From deb015a0ca79efc54285042d952a338ab6d7521b Mon Sep 17 00:00:00 2001
From: Yoann Schneider <yschneider@teklia.com>
Date: Mon, 23 Oct 2023 15:02:12 +0000
Subject: [PATCH] Support the case where DAN does not output anything

---
 dan/ocr/predict/inference.py | 108 +++++++++++++++++------------------
 tests/test_prediction.py     |  53 ++++++++++++++---
 2 files changed, 100 insertions(+), 61 deletions(-)

diff --git a/dan/ocr/predict/inference.py b/dan/ocr/predict/inference.py
index 0719f492..e33d0ba2 100644
--- a/dan/ocr/predict/inference.py
+++ b/dan/ocr/predict/inference.py
@@ -356,62 +356,62 @@ def process_batch(
     logger.info("Prediction parsing...")
     for idx, image_path in enumerate(image_batch):
         predicted_text = prediction["text"][idx]
-        result = {"text": predicted_text}
-
-        # Return LM results
-        if use_language_model:
-            result["language_model"] = {
-                "text": prediction["language_model"]["text"][idx],
-                "confidence": prediction["language_model"]["confidence"][idx],
-            }
-
-        # Return extracted objects (coordinates, text, confidence)
-        if predict_objects:
-            result["objects"] = prediction["objects"][idx]
-
-        # Return mean confidence score
-        if confidence_score:
-            result["confidences"] = {}
-            char_confidences = prediction["confidences"][idx]
-            result["confidences"]["total"] = np.around(np.mean(char_confidences), 2)
-
-            for level in confidence_score_levels:
-                result["confidences"][level.value] = []
-                texts, confidences, _ = split_text_and_confidences(
-                    predicted_text,
-                    char_confidences,
-                    level,
-                    word_separators,
-                    line_separators,
-                    tokens,
-                )
-
-                for text, conf in zip(texts, confidences):
-                    result["confidences"][level.value].append(
-                        {"text": text, "confidence": conf}
+        result = {"text": predicted_text, "confidences": {}, "language_model": {}}
+
+        if predicted_text:
+            # Return LM results
+            if use_language_model:
+                result["language_model"] = {
+                    "text": prediction["language_model"]["text"][idx],
+                    "confidence": prediction["language_model"]["confidence"][idx],
+                }
+
+            # Return extracted objects (coordinates, text, confidence)
+            if predict_objects:
+                result["objects"] = prediction["objects"][idx]
+
+            # Return mean confidence score
+            if confidence_score:
+                char_confidences = prediction["confidences"][idx]

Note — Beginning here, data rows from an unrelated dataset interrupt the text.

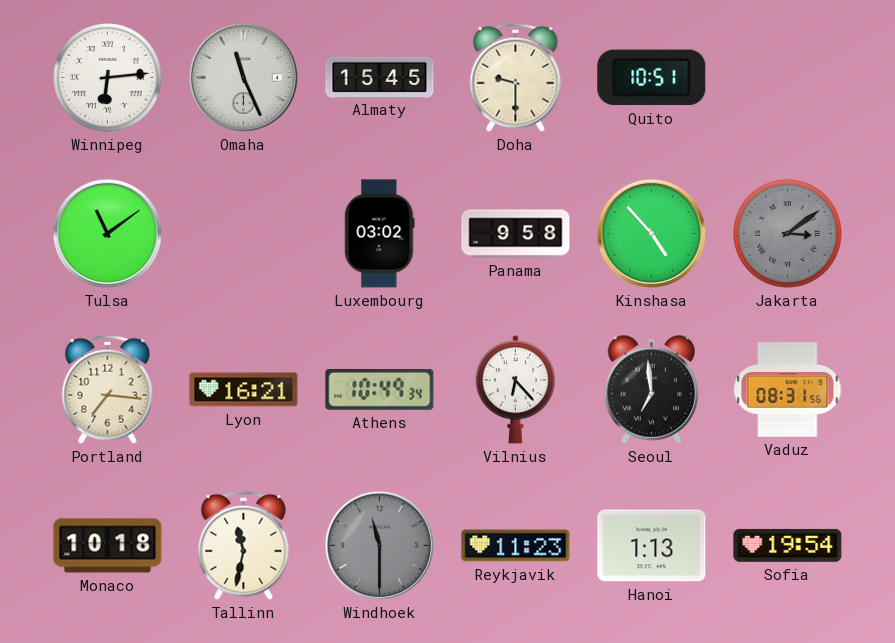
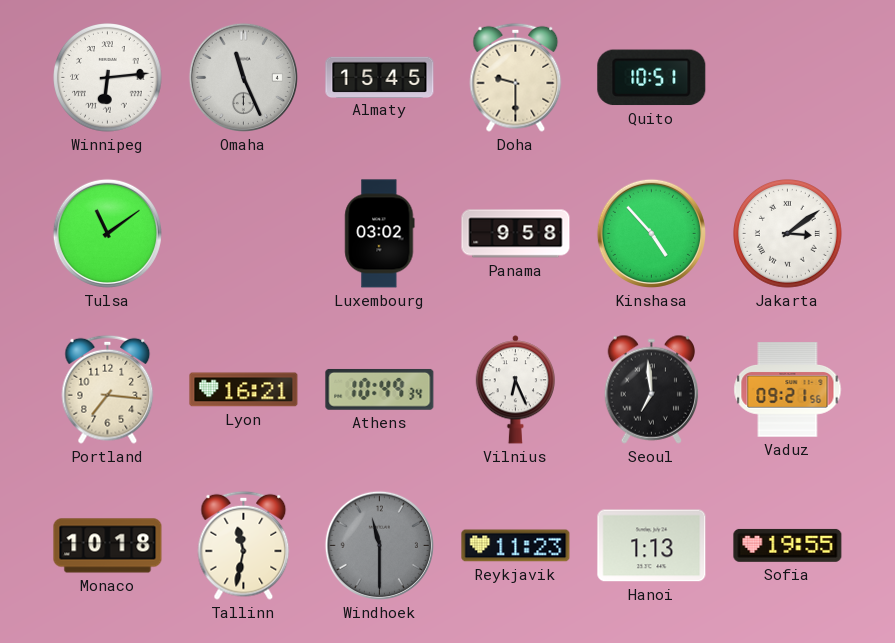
Jakarta dial: grey -> white
Vilnius: 6:23 -> 6:26
Vaduz: 08:31 -> 09:21
Sofia: 19:54 -> 19:55
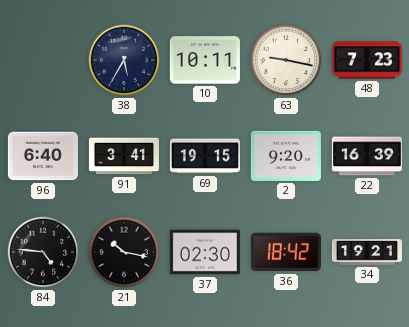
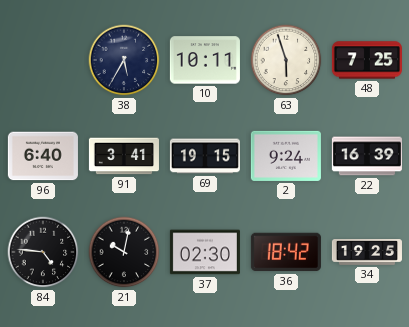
63: 9:17 -> 5:57
48: 7:23 -> 7:25
2: 9:20 -> 9:24
21: 10:17 -> 10:02
34: 19:21 -> 19:25
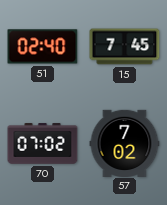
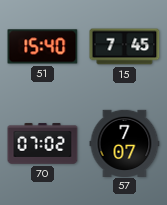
51: 02:40 -> 15:40
57: 7:02 -> 7:07
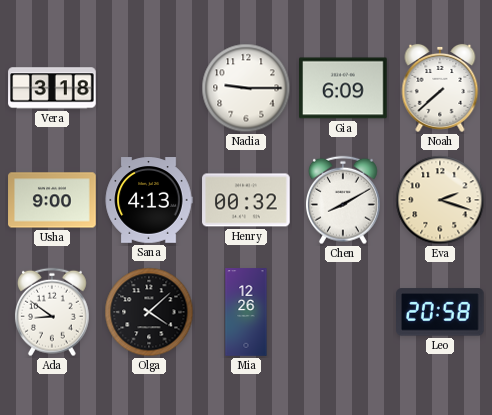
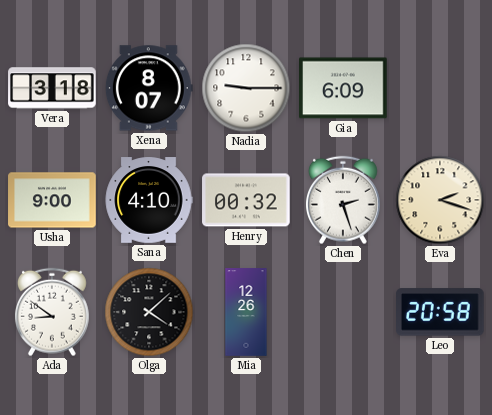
Xena: none -> 8:07
Noah: 7:38 -> none
Sana: 4:13 -> 4:10
Chen: 8:10 -> 2:27
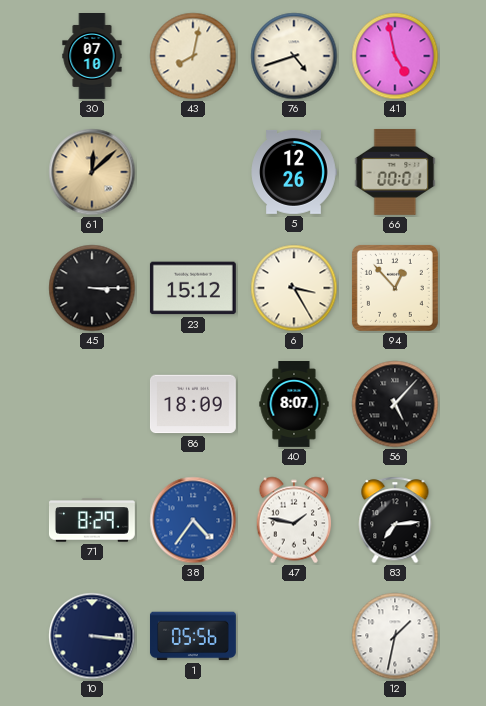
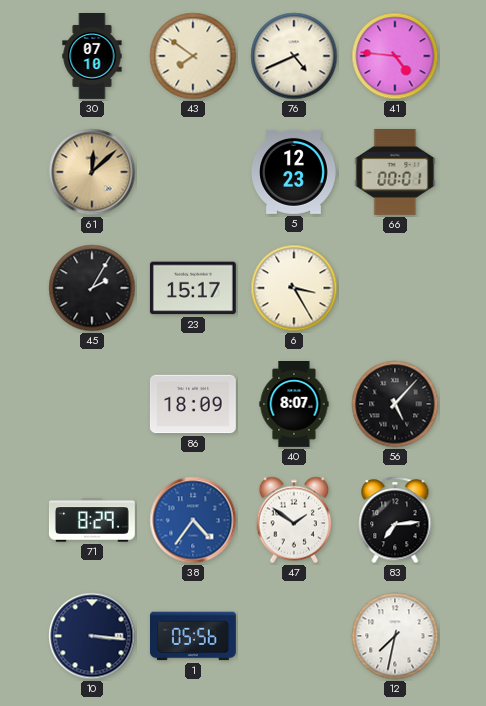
43: 8:02 -> 7:51
76: 4:42 -> 4:41
41: 4:58 -> 4:46
5: 12:26 -> 12:23
45: 3:15 -> 2:05
23: 15:12 -> 15:17
94: 12:53 -> none
47: 1:47 -> 1:51
12: 1:32 -> 7:32
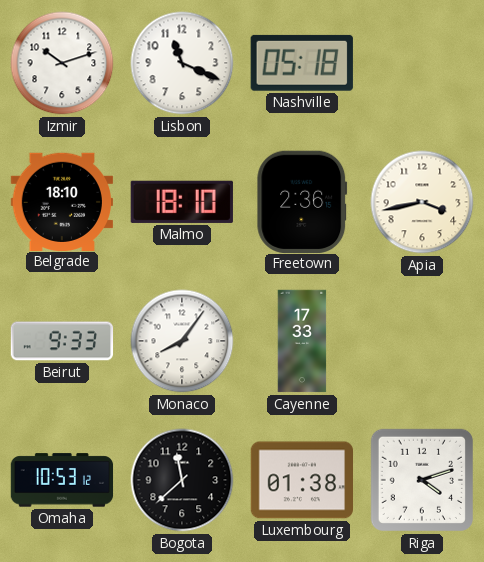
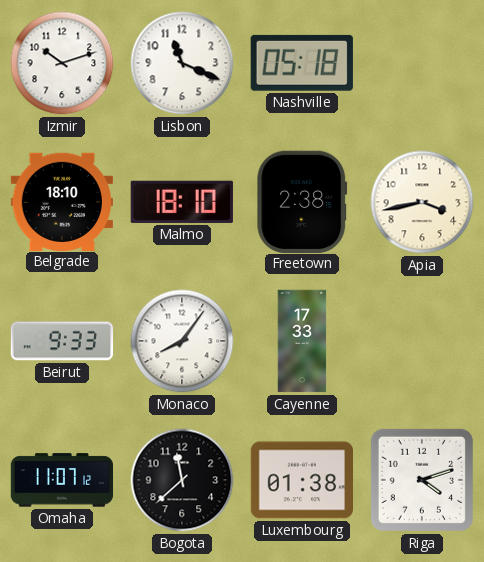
Freetown: 2:36 -> 2:38
Omaha: 10:53 -> 11:07
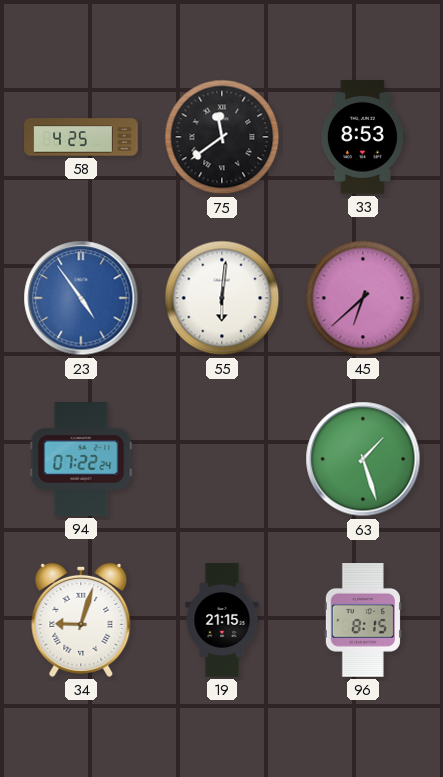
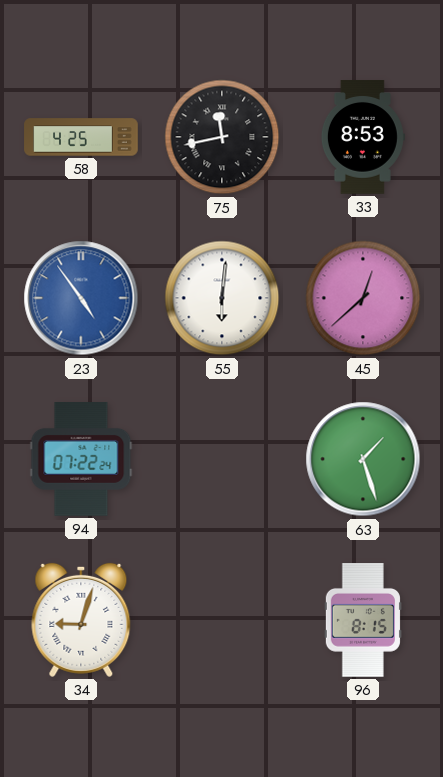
75: 11:39 -> 11:43
45: 6:38 -> 12:38
19: 21:15 -> none
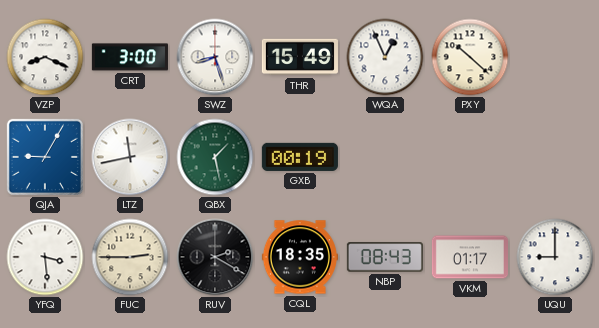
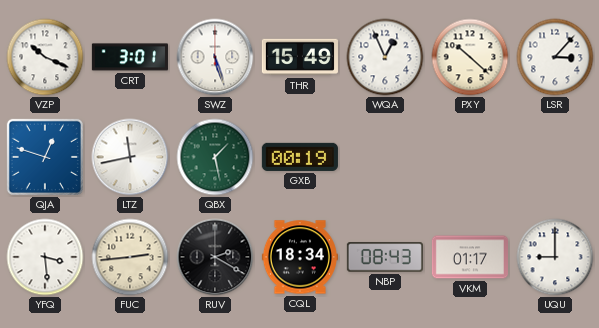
VZP: 8:19 -> 10:19
CRT: 3:00 -> 3:01
SWZ: 8:27 -> 5:27
LSR: none -> 3:07
QJA: 9:05 -> 12:48
FUC: 2:45 -> 2:44
CQL: 18:35 -> 18:34
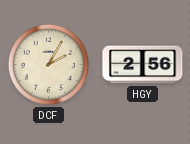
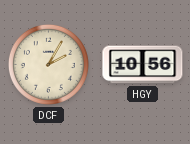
HGY: 2:56 -> 10:56
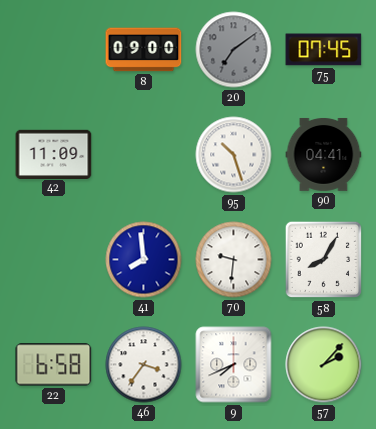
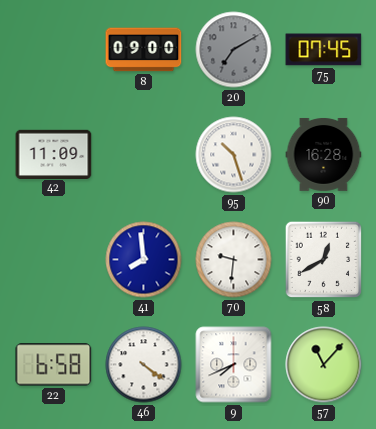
20: 7:09 -> 7:10
90: 04:41 -> 16:28
58: 8:05 -> 12:40
46: 3:36 -> 4:21
57: 2:07 -> 11:07
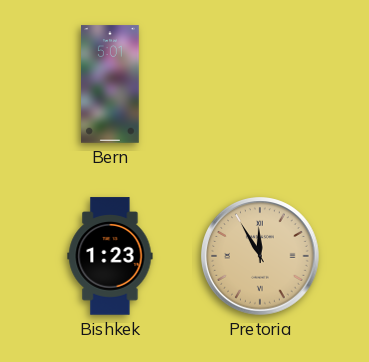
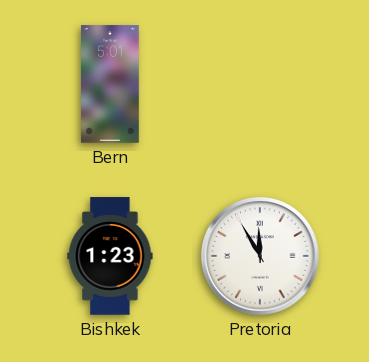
Pretoria dial: champagne -> white
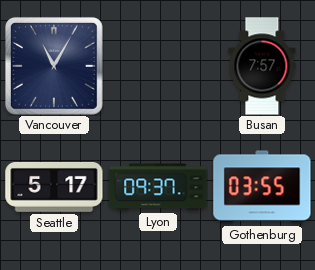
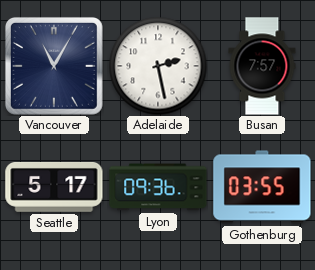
Adelaide: none -> 2:28
Lyon: 09:37 -> 09:36
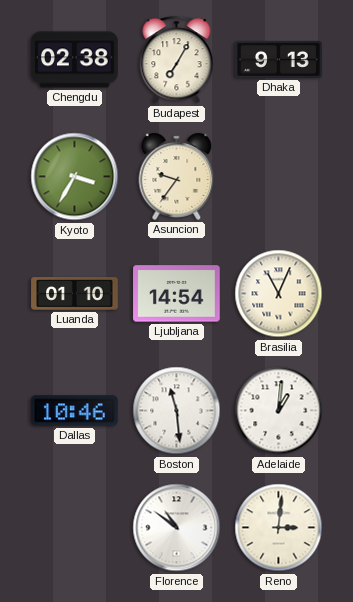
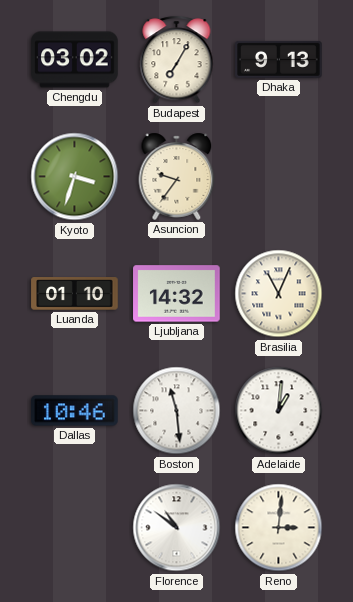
Chengdu: 02:38 -> 03:02
Kyoto: 3:35 -> 3:33
Ljubljana: 14:54 -> 14:32
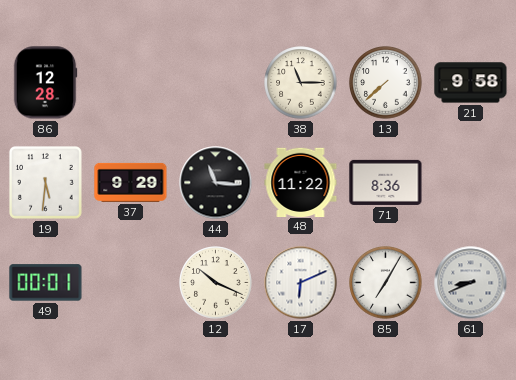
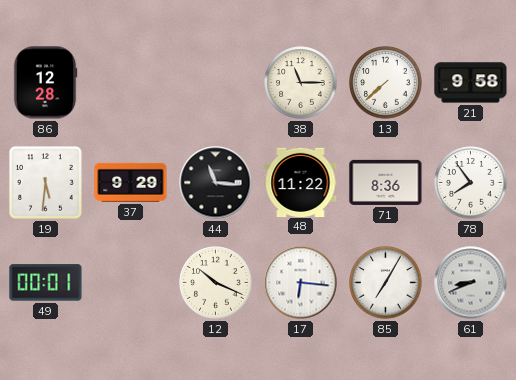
78: none -> 7:54
17: 6:11 -> 6:16
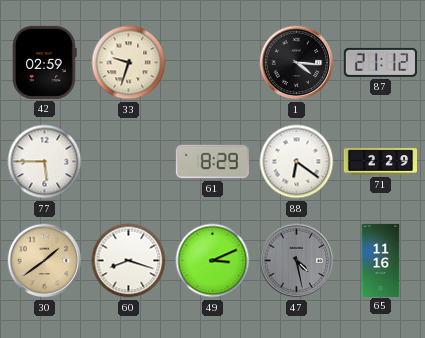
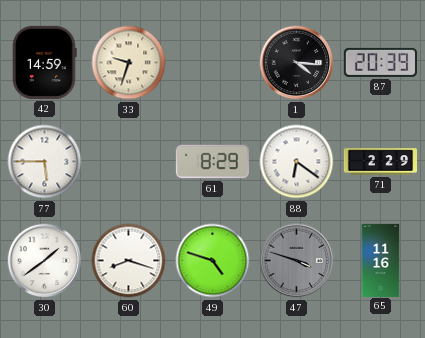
42: 02:59 -> 14:59
87: 21:12 -> 20:39
30 dial: champagne -> white
49: 3:11 -> 4:48
47: 4:28 -> 3:48
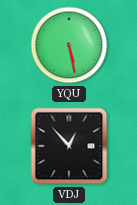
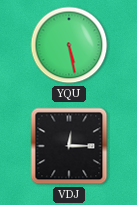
VDJ: 12:53 -> 12:15
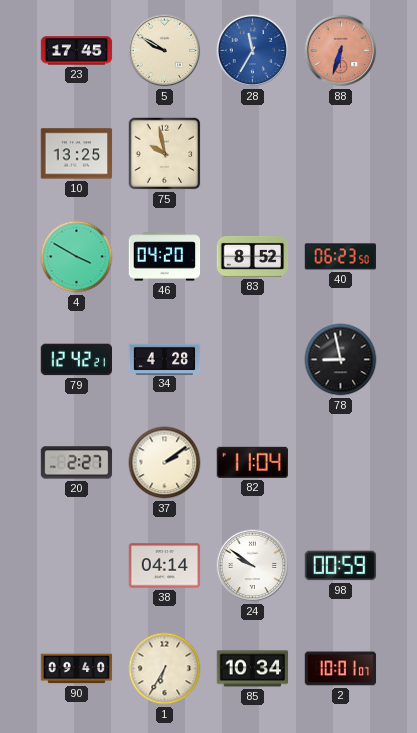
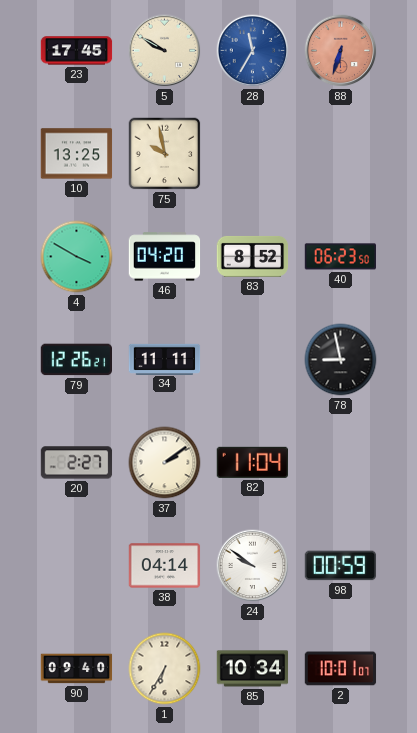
79: 12:42 -> 12:26
34: 4:28 -> 11:11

+                result["confidences"]["total"] = np.around(np.mean(char_confidences), 2)
+
+                for level in confidence_score_levels:
+                    result["confidences"][level.value] = []
+                    texts, confidences, _ = split_text_and_confidences(
+                        predicted_text,
+                        char_confidences,
+                        level,
+                        word_separators,
+                        line_separators,
+                        tokens,
                     )
 
-        # Save gif with attention map
-        if attention_map:
-            attentions = prediction["attentions"][idx]
-            gif_filename = f"{output}/{image_path.stem}_{attention_map_level}.gif"
-            logger.info(f"Creating attention GIF in {gif_filename}")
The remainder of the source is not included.